Sullivan County leaders are brain-storming ways to beef up security while kids are in school. View photos: Sullivan County school safety
This comes as a response to the deadly school massacre last month in Newtown, Connecticut.
News 5 sat in on Tuesday's county commission meeting and learned while opinions are mixed on just what to do, everyone wants at least something done.
When it comes to school safety, it's become a conversation almost everyone wants a say in.
From parents, to teachers, to citizens; Sullivan County commissioners got an earful of public opinion on how to keep children safe in the face of violence.
"We need an SRO in every school," said Jennifer Fox, a concerned parent.
"What if I accidentally kill students myself while trying to shoot the gunman?" asked Steve Thompson, a retired Sullivan County principal and teacher.
"I don't like to see children vulnerable, and I'll fight for them," said Jeannie Bourne, a concerned citizen.
"We not only have an SRO at the schools when they're in session and the children are there, but [we need to] take those gun free zone signs down," said Charles Leonard, another concerned citizen while speaking to commissioners.
School safety was an on-going dialogue that included listening to a presentation of safety ideas offered by gun experts from Shooters Edge. Their ideas included assessing school buildings to improve safety weaknesses and training teachers and faculty to be school marshals who are armed and ready for defense.
"It'll be completely concealed; their identity and weapon. They don't need to be known. They don't need to be walking around school with their gun hanging off their belt, and all this other stuff," said Mike Lewis with Shooters Edge.
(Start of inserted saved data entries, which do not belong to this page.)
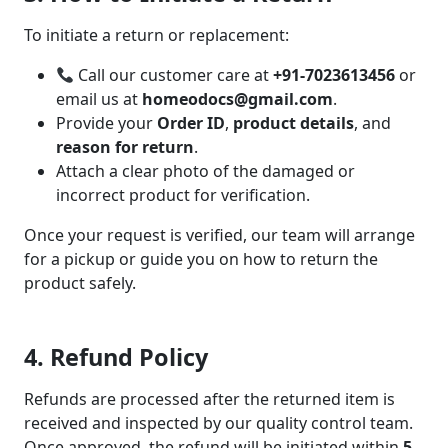
To initiate a return or replacement:
Call our customer care at
+91-7023613456
or
email us at
homeodocs@gmail.com
.
Provide your
Order ID
,
product details
, and
reason for return
.
Attach a clear photo of the damaged or
incorrect product for verification.
Once your request is verified, our team will arrange
for a pickup or guide you on how to return the
product safely.
4. Refund Policy
Refunds are processed after the returned item is
received and inspected by our quality control team.
Once approved, the refund will be initiated within
5–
Sullivan County Sheriff Wayne Anderson told us he's not on board with arming teachers, but he does want a school resource officer in every county school.
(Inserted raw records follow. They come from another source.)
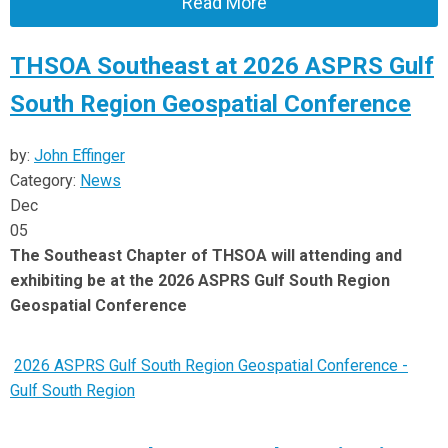
Read More
THSOA Southeast at 2026 ASPRS Gulf
South Region Geospatial Conference
by:
John Effinger
Category:
News
Dec
05
The Southeast Chapter of THSOA will attending and
exhibiting be at the 2026 ASPRS Gulf South Region
Geospatial Conference
2026 ASPRS Gulf South Region Geospatial Conference -
Gulf South Region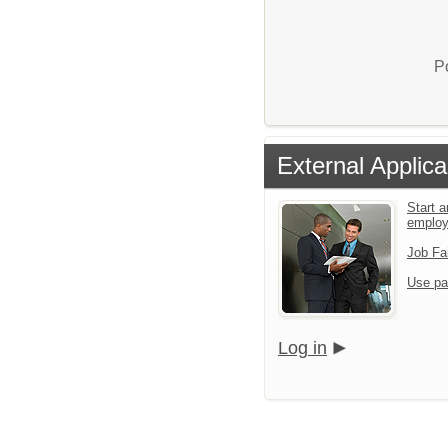
P
External Applica
Start a
emplo
Job Fa
Use pa
Log in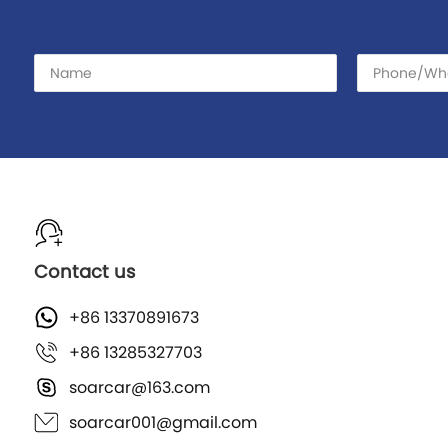
Contact us
+86 13370891673
+86 13285327703
soarcar@163.com
soarcar001@gmail.com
"Police officers are trained, and they're trained, and they're trained, and they're trained," said Sheriff Anderson. "The officers we would put in the schools would be from our patrol division, so those people have had all kinds of experience."
We learned the ultimate recommendations will come from a county task force organized by the school system.
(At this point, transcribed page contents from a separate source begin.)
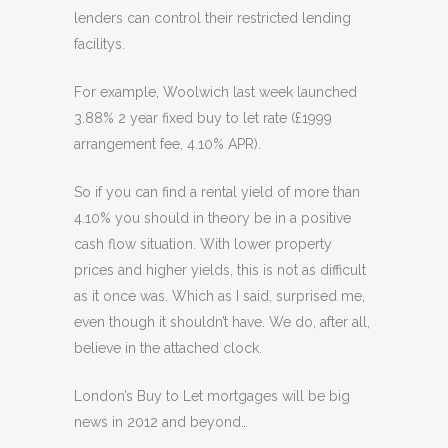
lenders can control their restricted lending
facilitys.
For example, Woolwich last week launched
3.88% 2 year fixed buy to let rate (£1999
arrangement fee, 4.10% APR).
So if you can find a rental yield of more than
4.10% you should in theory be in a positive
cash flow situation. With lower property
prices and higher yields, this is not as difficult
as it once was. Which as I said, surprised me,
even though it shouldn’t have. We do, after all,
believe in the attached clock.
London’s Buy to Let mortgages will be big
news in 2012 and beyond…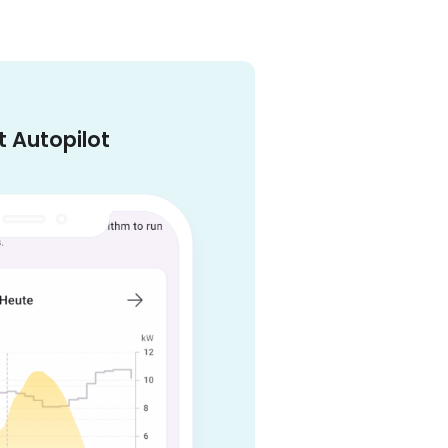
 Autopilot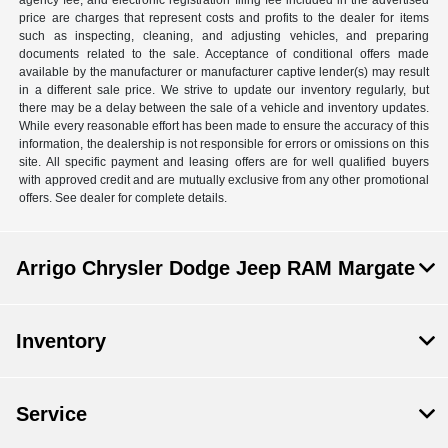
agency fee, and electronic registration filing fee included in the advertised
price are charges that represent costs and profits to the dealer for items
such as inspecting, cleaning, and adjusting vehicles, and preparing
documents related to the sale. Acceptance of conditional offers made
available by the manufacturer or manufacturer captive lender(s) may result
in a different sale price. We strive to update our inventory regularly, but
there may be a delay between the sale of a vehicle and inventory updates.
While every reasonable effort has been made to ensure the accuracy of this
information, the dealership is not responsible for errors or omissions on this
site. All specific payment and leasing offers are for well qualified buyers
with approved credit and are mutually exclusive from any other promotional
offers. See dealer for complete details.
Arrigo Chrysler Dodge Jeep RAM Margate
Inventory
Service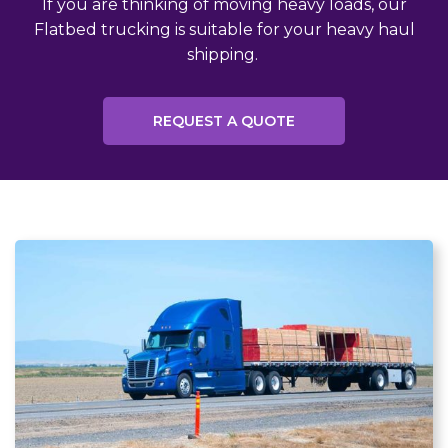
If you are thinking of moving heavy loads, our
Flatbed trucking is suitable for your heavy haul
shipping.
REQUEST A QUOTE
"I know everybody wants an answer yesterday, but we're looking at probably the next 30 days to really kind of have something flushed out," said Jubal Yennie, director of schools for Sullivan County.
We're told those ideas would eventually go through the school board, to the county's education committee, and then to the county commission for a full adoption.
Here are some facts that could impact the county budget:
Sheriff Anderson told us to put a school resource officer in every school will cost about $1.3 million the first year and about $900,000 for every year after that.
Shooters Edge officials said training volunteers to be school marshals would cost about $3,000 to $4,000 a person.